§ **WHAT YOU NEED TO DO**
Whenever a line in the records below contains "Website", pick it out.

::: SOURCE INFORMATION

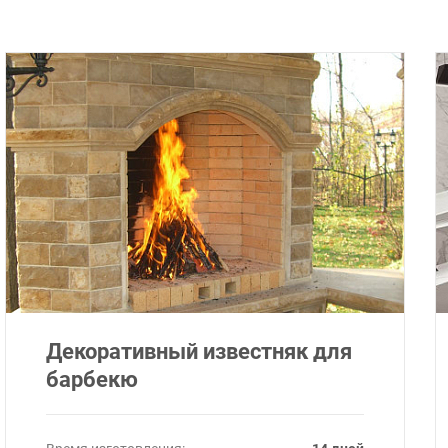
Декоративный известняк для
барбекю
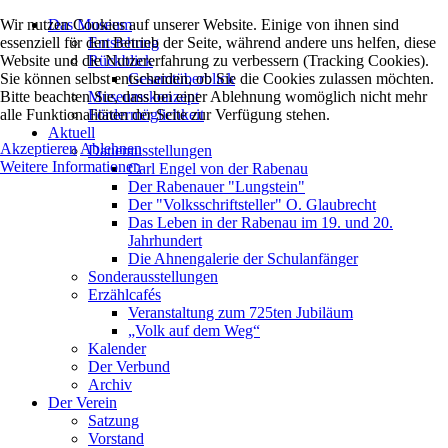
Wir nutzen Cookies auf unserer Website. Einige von ihnen sind
Das Museum
essenziell für den Betrieb der Seite, während andere uns helfen, diese
Entstehung
Website und die Nutzererfahrung zu verbessern (Tracking Cookies).
Rückblick
Sie können selbst entscheiden, ob Sie die Cookies zulassen möchten.
Gesamtüberblick
Bitte beachten Sie, dass bei einer Ablehnung womöglich nicht mehr
Museumskonzept
alle Funktionalitäten der Seite zur Verfügung stehen.
Fördermöglichkeit
Aktuell
Akzeptieren
Ablehnen
Dauerausstellungen
Weitere Informationen
Carl Engel von der Rabenau
Der Rabenauer "Lungstein"
Der "Volksschriftsteller" O. Glaubrecht
Das Leben in der Rabenau im 19. und 20.
Jahrhundert
Die Ahnengalerie der Schulanfänger
Sonderausstellungen
Erzählcafés
Veranstaltung zum 725ten Jubiläum
„Volk auf dem Weg“
Kalender
Der Verbund
Archiv
Der Verein
Satzung
Vorstand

::::::

§ **SOLUTION TO THIS EXERCISE**
Wir nutzen Cookies auf unserer Website. Einige von ihnen sind
Website und die Nutzererfahrung zu verbessern (Tracking Cookies).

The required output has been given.